JST holds sessions and exhibition on SDGs at Science Agora 2017


JST considers the UN’s framework of the Sustainable Development Goals (SDGs) to be a critical challenge for Science, technology and innovation (STI). For this reason, JST established a task team in order to discuss STI for SDGs with stakeholders from both inside and outside Japan.
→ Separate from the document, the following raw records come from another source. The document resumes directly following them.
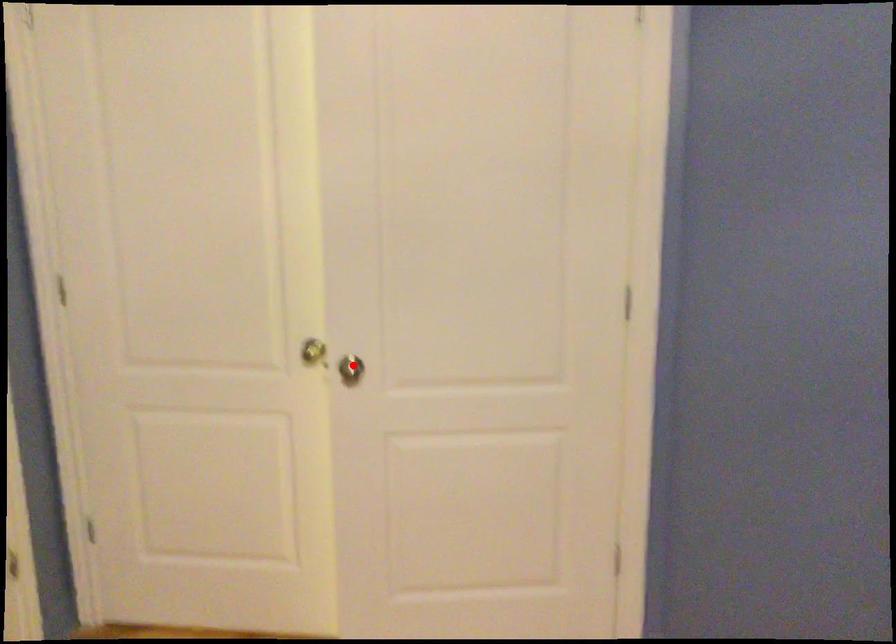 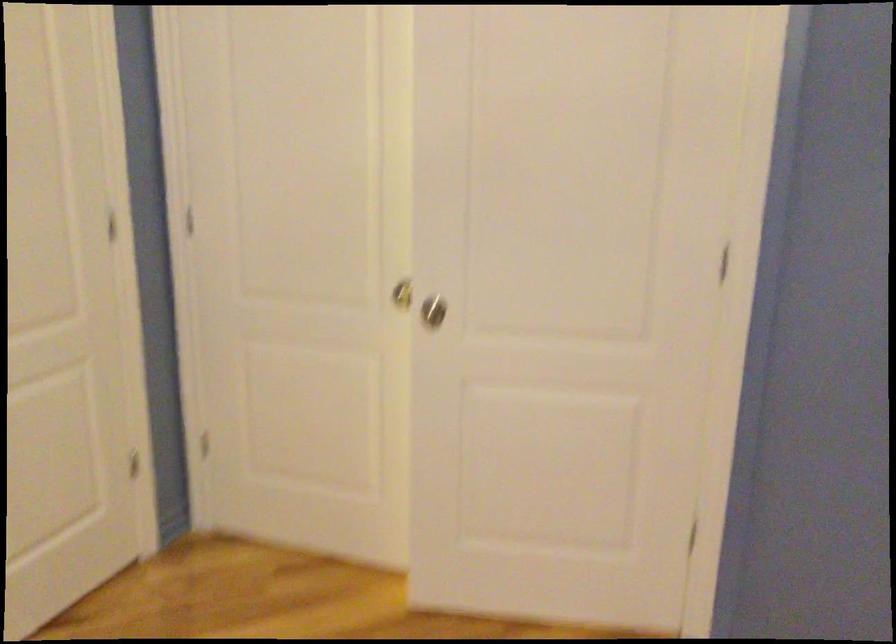 Locate, in the second image, the point that corresponds to the highlighted location in the first image.

(433, 310) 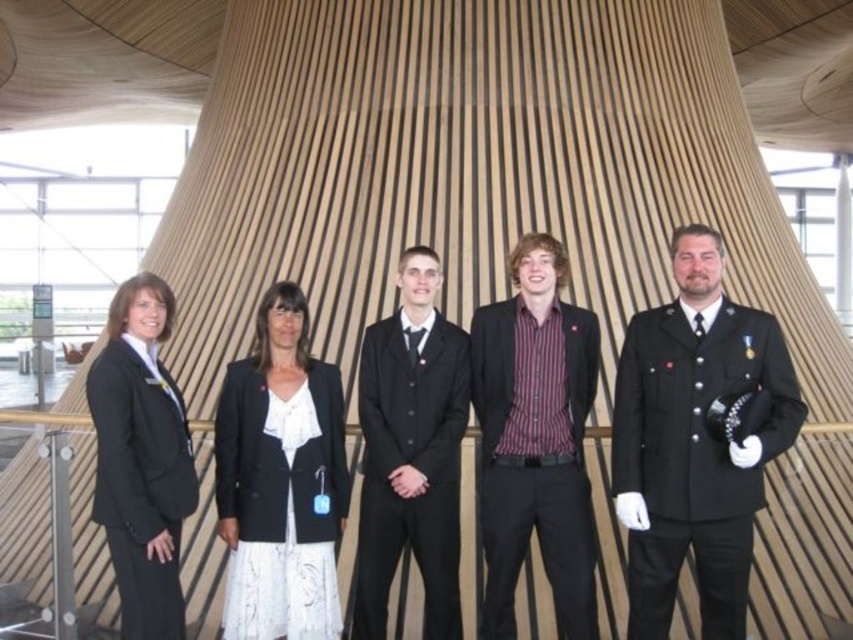 Question: Which point is closer to the camera?

Choices:
 (A) (143, 605)
 (B) (247, 451)
 (C) (701, 452)

Answer: (A)

Question: Where is black matte blazer at center located in relation to black satin suit at center in the image?

Choices:
 (A) above
 (B) below

Answer: (B)

Question: Does shiny black uniform at right have a smaller size compared to black satin suit at center?

Choices:
 (A) yes
 (B) no

Answer: (B)

Question: Which point is closer to the camera?

Choices:
 (A) (x=424, y=513)
 (B) (x=260, y=432)

Answer: (A)

Question: Based on their relative distances, which object is farther from the black fabric suit at left?

Choices:
 (A) striped cotton shirt at center
 (B) shiny black uniform at right

Answer: (B)

Question: Can you confirm if shiny black uniform at right is smaller than black matte blazer at center?

Choices:
 (A) no
 (B) yes

Answer: (A) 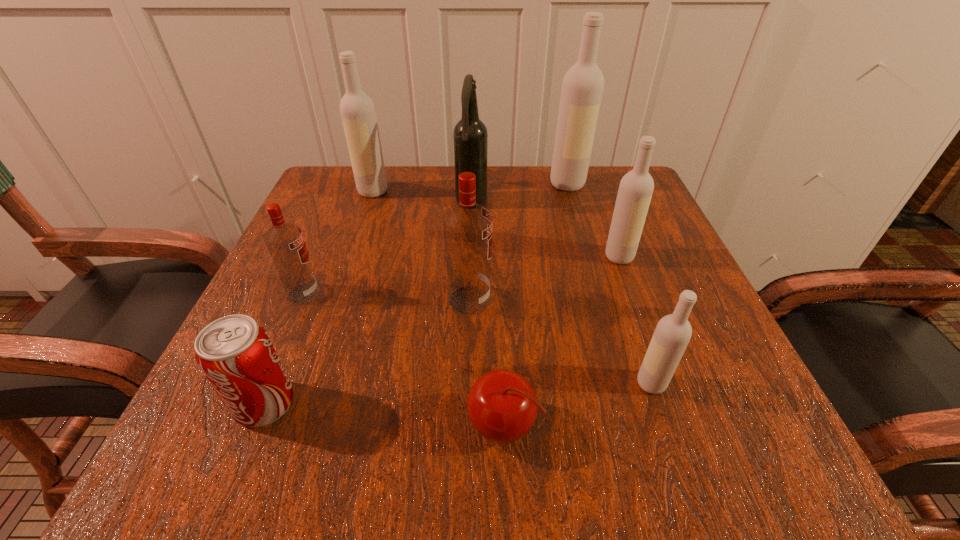 Choose which white vodka is the third nearest neighbor to the third farthest white vodka. Please provide its 2D coordinates. Your answer should be formatted as a tuple, i.e. [(x, y)], where the tuple contains the x and y coordinates of a point satisfying the conditions above.

[(357, 110)]

Identify the location of blank area in the image that satisfies the following two spatial constraints: 1. on the front side of the fourth farthest object; 2. on the front label of the smaller red vodka. (633, 293).

Image resolution: width=960 pixels, height=540 pixels. Find the location of `free space that satisfies the following two spatial constraints: 1. on the front label of the right red vodka; 2. on the back side of the shortest object`. free space that satisfies the following two spatial constraints: 1. on the front label of the right red vodka; 2. on the back side of the shortest object is located at coordinates (467, 426).

Find the location of a particular element. vacant space that satisfies the following two spatial constraints: 1. on the front label of the soda can; 2. on the right side of the left red vodka is located at coordinates (256, 404).

The image size is (960, 540). I want to click on free spot that satisfies the following two spatial constraints: 1. on the front side of the third smallest white vodka; 2. on the right side of the third farthest vodka, so click(x=350, y=256).

This screenshot has height=540, width=960. I want to click on free space that satisfies the following two spatial constraints: 1. on the front side of the fourth nearest vodka; 2. on the left side of the second biggest white vodka, so [x=350, y=256]. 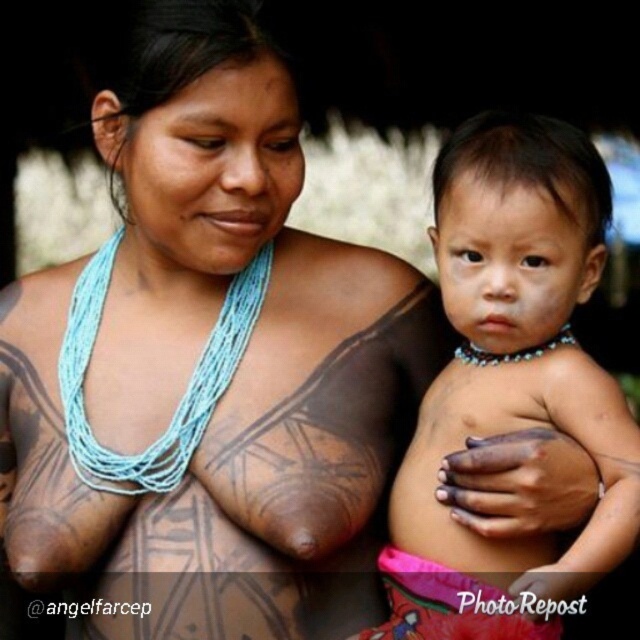 You are a photographer adjusting the lighting for a portrait. You need to ensure that the matte skin baby at center and the blue string necklace at upper center are both well lit. Based on their positions, which object should you adjust the light towards first to ensure proper exposure?

The blue string necklace at upper center should be adjusted first because the matte skin baby at center is to the right of it, so moving the light towards the necklace will also help illuminate the baby.

Based on the photo, you are standing 5 feet away from the image. You want to reach the point at coordinates point (570, 371). Can you reach it without moving closer?

The distance of point (570, 371) from viewer is 3.93 feet, so yes, you can reach it without moving closer since you are already 5 feet away, which is farther than the point.

You are a photographer adjusting the lighting for a portrait. You need to ensure that both the matte skin baby at center and the blue beaded necklace at upper center are well lit. Given their sizes, which object requires a wider light source to properly illuminate?

The matte skin baby at center requires a wider light source because its width is larger than the blue beaded necklace at upper center.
A session titled “Creating Sustainable Future City with STI!; A World that Changes by Achieving the SDGs” was held on November 24th in Science Agora 2017 in which about 160 people from industry, academia, and government attended. Following an introduction of the background by Mr. Satoru Ohtake (Sub-leader of the Task Team), Dr. Aiko Endo (Associate Professor, Specialist in Water-Energy-Food Nexus project, Research Institute for Humanity and Nature (RIHN)) set the tone for the discussion, and then four specialists from Japan, Europe, South Africa, and an international organization, as listed below, talked about their region’s successful actions for SDG11, “Make cities inclusive, safe, resilient and sustainable, which is one of the focus topics of the next UN SDGs forum.”
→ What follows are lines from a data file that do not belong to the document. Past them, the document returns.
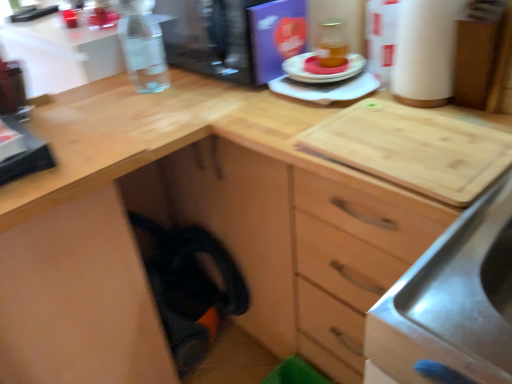 Question: From the image's perspective, is matte orange cake at center over white cardboard paper towel at upper right?

Choices:
 (A) yes
 (B) no

Answer: (B)

Question: Is matte orange cake at center facing towards white cardboard paper towel at upper right?

Choices:
 (A) yes
 (B) no

Answer: (B)

Question: Is the surface of matte orange cake at center in direct contact with white cardboard paper towel at upper right?

Choices:
 (A) yes
 (B) no

Answer: (B)

Question: From a real-world perspective, is matte orange cake at center positioned under white cardboard paper towel at upper right based on gravity?

Choices:
 (A) yes
 (B) no

Answer: (A)

Question: Is matte orange cake at center oriented away from white cardboard paper towel at upper right?

Choices:
 (A) yes
 (B) no

Answer: (B)

Question: Does matte orange cake at center have a lesser width compared to white cardboard paper towel at upper right?

Choices:
 (A) no
 (B) yes

Answer: (B)

Question: Can you confirm if matte orange cake at center is taller than matte plastic plate at center, placed as the first appliance when sorted from bottom to top?

Choices:
 (A) no
 (B) yes

Answer: (A)

Question: Considering the relative sizes of matte orange cake at center and matte plastic plate at center, placed as the first appliance when sorted from bottom to top, in the image provided, is matte orange cake at center bigger than matte plastic plate at center, placed as the first appliance when sorted from bottom to top,?

Choices:
 (A) no
 (B) yes

Answer: (A)

Question: From the image's perspective, would you say matte orange cake at center is shown under matte plastic plate at center, placed as the first appliance when sorted from bottom to top?

Choices:
 (A) no
 (B) yes

Answer: (A)

Question: Can you confirm if matte orange cake at center is positioned to the left of matte plastic plate at center, placed as the first appliance when sorted from bottom to top?

Choices:
 (A) yes
 (B) no

Answer: (A)

Question: Can we say matte orange cake at center lies outside matte plastic plate at center, placed as the first appliance when sorted from bottom to top?

Choices:
 (A) no
 (B) yes

Answer: (B)

Question: Can you confirm if matte orange cake at center is shorter than matte plastic plate at center, placed as the second appliance when sorted from top to bottom?

Choices:
 (A) yes
 (B) no

Answer: (A)

Question: Is matte plastic plate at center, placed as the second appliance when sorted from top to bottom, looking in the opposite direction of transparent plastic water bottle at upper left, placed as the 2th appliance when sorted from bottom to top?

Choices:
 (A) yes
 (B) no

Answer: (B) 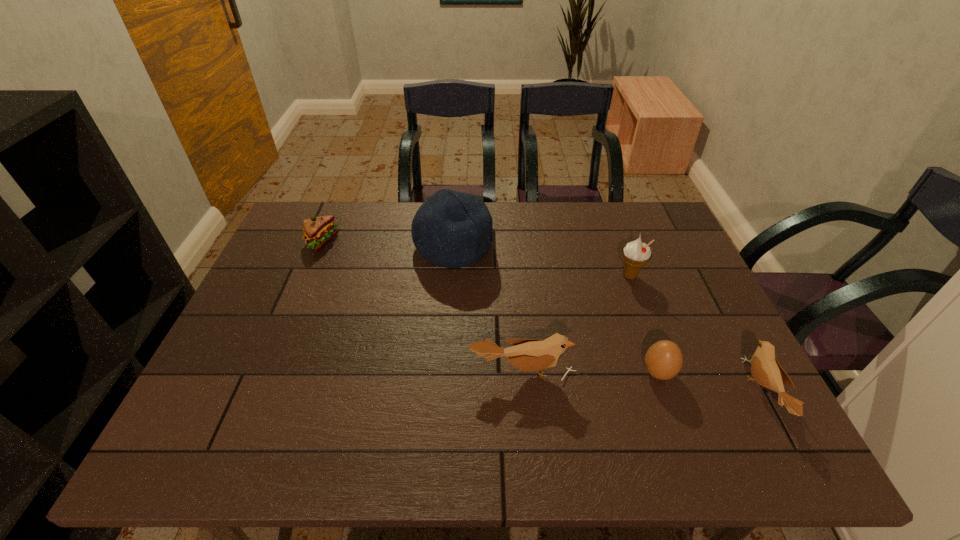 The image size is (960, 540). I want to click on blank region between the rightmost object and the skullcap, so click(608, 319).

This screenshot has width=960, height=540. Identify the location of free space between the shorter bird and the left bird. tap(642, 382).

Locate an element on the screen. The image size is (960, 540). vacant area that lies between the icecream and the skullcap is located at coordinates (541, 261).

Find the location of `free point between the rightmost object and the boiled egg`. free point between the rightmost object and the boiled egg is located at coordinates (710, 383).

Locate an element on the screen. free space between the leftmost object and the shorter bird is located at coordinates (541, 318).

Select which object is the fourth closest to the icecream. Please provide its 2D coordinates. Your answer should be formatted as a tuple, i.e. [(x, y)], where the tuple contains the x and y coordinates of a point satisfying the conditions above.

[(451, 229)]

Locate an element on the screen. The width and height of the screenshot is (960, 540). the second closest object to the icecream is located at coordinates (765, 368).

This screenshot has width=960, height=540. Identify the location of free space that satisfies the following two spatial constraints: 1. at the beak of the boiled egg; 2. on the left side of the left bird. point(523,373).

Identify the location of free space that satisfies the following two spatial constraints: 1. on the back side of the icecream; 2. on the left side of the boiled egg. (624, 276).

I want to click on vacant space that satisfies the following two spatial constraints: 1. on the front side of the sandwich; 2. on the left side of the icecream, so click(x=307, y=276).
-Flavia Schlegel, Assistant Director-General for the Natural Sciences at UNESCO
-Daan du Toit, Deputy Director-General for International Cooperation and Resources, Department of Science and Technology, South Africa
-Isamu Takahara, General Manager, BR-Frontier Research in Policy and Technology Department,
Toyota/Director and Specially Appointed Professor, R&D Center for Frontiers in Policy and Technology, University of Tsukuba
-Philippe Vialatte, Acting Director-General for Research and Innovation, European Commission

Next, on behalf of youth who will be responsible for the next generation, Mr. Sippakorn Khaimook, a research student (e-ASIA Japanese Government Scholarship), Osaka University, and Mr. Katsuhito Okubo, a representative of Japan Youth Platform for Sustainability (JYPS), talked about the future they envision for city and transportation systems with human-centered infrastructure, and city planning and design utilizing digital technology harnessing their specialty.

The audience engaged in a discussion beginning from the concept of an ideal city and concluding that the “realization of the SDGs mechanism should be implemented by utilizing the intellectual assets of multiple stakeholders with consideration of differences between the history, culture, politics, and environmental systems of local cities.” Following this, Dr. Endo announced that the summary of this discussion would be utilized for international frameworks, such as STI forum and Future Earth. Lastly, Takao Kuramochi, Leader of the Task Team, proposed the establishment of an SDGs platform in which synergies are created by sharing experiences and communicating with many stakeholders. The first day thus came to a successful close.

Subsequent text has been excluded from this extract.